The unnormalized libraries (A0, A1, F0, M0 and Z0) were constructed previously [16] and the SSH libraries were constructed as described previously [17]. The zygotic embryo normalized SSH library was constructed using cDNA made from RNA extracted by RNAeasy lipid (Qiagen) from zygotic embryos (Table 1). The same cDNA was used for both the driver and tester library normalization.

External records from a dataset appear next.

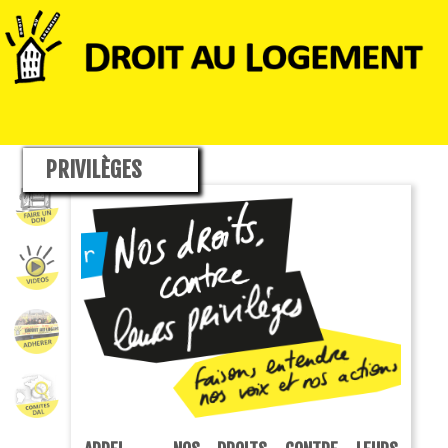
PRIVILÈGES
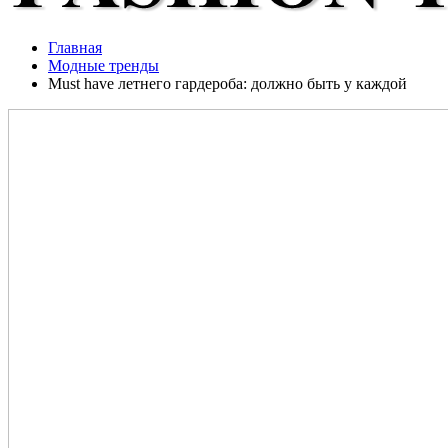
Главная
Модные тренды
Must have летнего гардероба: должно быть у каждой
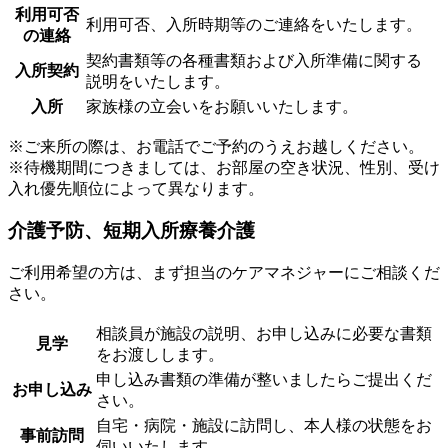
利用可否
利用可否、入所時期等のご連絡をいたします。
の連絡
契約書類等の各種書類および入所準備に関する
入所契約
説明をいたします。
入所
家族様の立会いをお願いいたします。
※ご来所の際は、お電話でご予約のうえお越しください。
※待機期間につきましては、お部屋の空き状況、性別、受け
入れ優先順位によって異なります。
介護予防、短期入所療養介護
ご利用希望の方は、まず担当のケアマネジャーにご相談くだ
さい。
相談員が施設の説明、お申し込みに必要な書類
見学
をお渡しします。
申し込み書類の準備が整いましたらご提出くだ
お申し込み
さい。
自宅・病院・施設に訪問し、本人様の状態をお
事前訪問
伺いいたします。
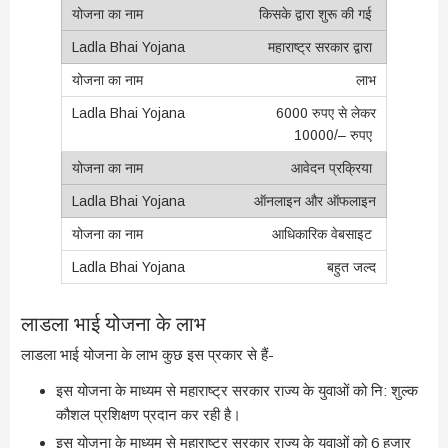
किसके द्वारा शुरू की गई
महाराष्ट्र सरकार द्वारा
लाभ
6000 रुपए से लेकर
10000/– रुपए
आवेदन प्रक्रिया
ऑनलाइन और ऑफलाइन
आधिकारिक वेबसाइट
बहुत जल्द
लाडला भाई योजना के लाभ
लाडला भाई योजना के लाभ कुछ इस प्रकार से हैं-
इस योजना के माध्यम से महाराष्ट्र सरकार राज्य के युवाओं को नि: शुल्क
कौशल प्रशिक्षण प्रदान कर रही है।
इस योजना के माध्यम से महाराष्ट्र सरकार राज्य के युवाओं को 6 हजार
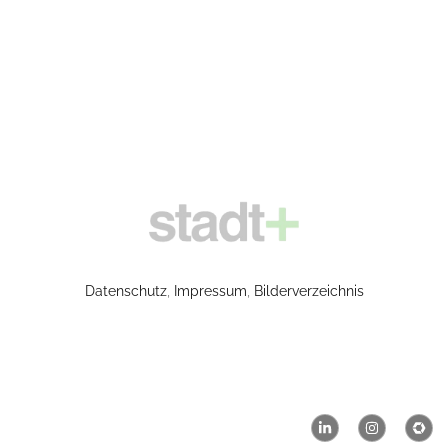
Skatepark, Berlin Lichtenberg
AKTUELL
Datenschutz
,
Impressum
,
Bilderverzeichnis
CONTACTS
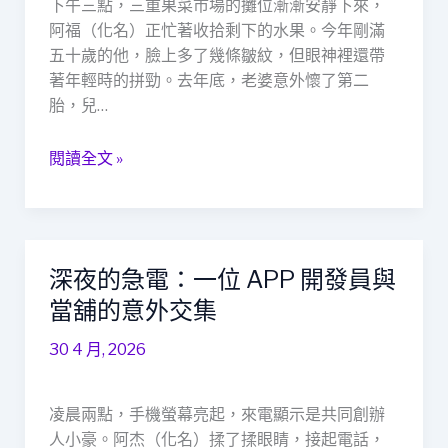
下午三點，三重果菜市場的攤位漸漸安靜下來，
全
轉
阿福（化名）正忙著收拾剩下的水果。今年剛滿
網
救
五十歲的他，臉上多了幾條皺紋，但眼神裡還帶
星：
著年輕時的拼勁。去年底，老婆意外懷了第二
市
胎，兒…
場
攤
閱讀全文 »
商
阿
福
的
真
深夜的急電：一位 APP 開發員與
深
實
夜
當舖的意外交集
故
的
事
30 4 月, 2026
急
電：
一
凌晨兩點，手機螢幕亮起，來電顯示是共同創辦
位
人小豪。阿杰（化名）揉了揉眼睛，接起電話，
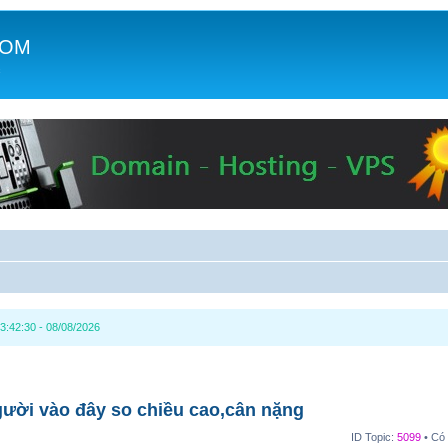
COM
c
3:42:30 - 08/08/2026
ười vào đây so chiều cao,cân nặng
ID Topic:
5099
• Có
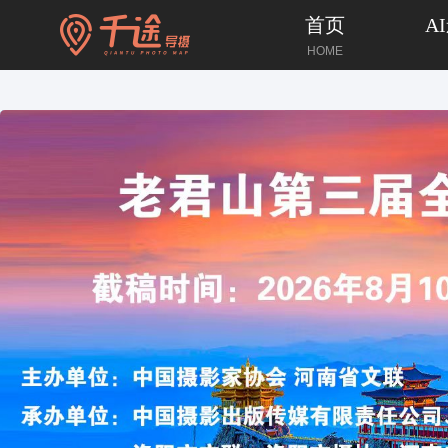
首页
A
HOME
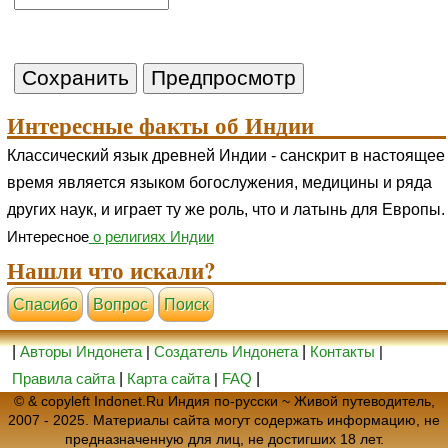
Интересные факты об Индии
Классический язык древней Индии - санскрит в настоящее
время является языком богослужения, медицины и ряда
других наук, и играет ту же роль, что и латынь для Европы.
Интересное
о религиях Индии
Нашли что искали?
Cпасибо
Вопрос
Поиск
|
Авторы Индонета
|
Создатель Индонета
|
Контакты
|
Правила сайта
|
Карта сайта
|
FAQ
|
© & copyleft Indonet.Ru Индия по-русски ~ Живой путеводитель,
2007 - 2025. Материалы сайта могут содержать информацию, не
предназначенную для лиц, не достигших 18 лет.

EST generation, analysis, annotation and data mining to identify SSR markers

The ESTs originating from the SSH cDNA libraries (Table 1, libraries E1, E2, M1, M2, S3, S4 and Z1) were generated using standard high throughput sequencing by GATC Biotech AG, Germany. The DNA templates were subjected to single pass automated sequencing using the ABI3730 (Perkin Elmer, Foster City, CA, USA). The sequences were then subjected to an automated procedure to verify cleanse, store and analyze sequences as previously described [16]. The automated analyses allowed the identification of potential unigenes (contigs plus singletons) through simultaneous cluster analysis. Finally, to assign putative functions to the ESTs, BLASTX http://www.ncbi.nlm.nih.gov/BLAST/ was used to compare sequences with the GenBank non-redundant protein sequence database as previously described [28]. The ESTs were manually assigned to functional categories based on a previous catalogue system [22]. In addition, Gene Ontology (GO, http://geneontology.org/)-based annotation was performed using Blast2GO to assign GO molecular function, biological process and cellular component terms [29]. The sequences were analyzed using BLASTX against a GO-based plant uniprot database with an E-value cutoff of 10-10. To identify SSRs within the oil palm EST collection, the online SSR Analysis Tool (SAT; http://sat.cirad.fr/sat) with the default parameters for the SSRIT program was used [30]. The complete list of Elaeis guineensis EST-SSR loci with their EST GenBank accession numbers, derived primer pairs, melting temperatures and predicted PCR product sizes are included in Additional file 1: Table S1. An annealing temperature of 52°C and an MgCl2 concentration of 0.6 mM was used for the PCR reactions performed as described previously [9]. The ESTs from the libraries E1, E2 and Z1 were submitted to GenBank and were assigned the accession numbers JK668500-JK669437, JK669438-JK669618 and JK668122-JK668499 respectively.